• _Materials provided_:
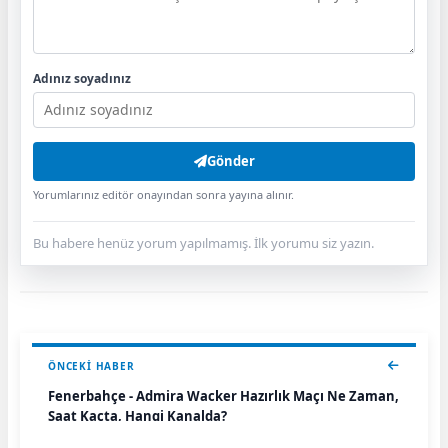
Adınız soyadınız
Gönder
Yorumlarınız editör onayından sonra yayına alınır.
Bu habere henüz yorum yapılmamış. İlk yorumu siz yazın.
ÖNCEKI HABER
Fenerbahçe - Admira Wacker Hazırlık Maçı Ne Zaman,
Saat Kaçta, Hangi Kanalda?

• _Problem statement_: Print each entry above exactly. The pictures should not be printed.

• _Response area_:
Adınız soyadınız
Gönder
Yorumlarınız editör onayından sonra yayına alınır.
Bu habere henüz yorum yapılmamış. İlk yorumu siz yazın.
ÖNCEKI HABER
Fenerbahçe - Admira Wacker Hazırlık Maçı Ne Zaman,
Saat Kaçta, Hangi Kanalda?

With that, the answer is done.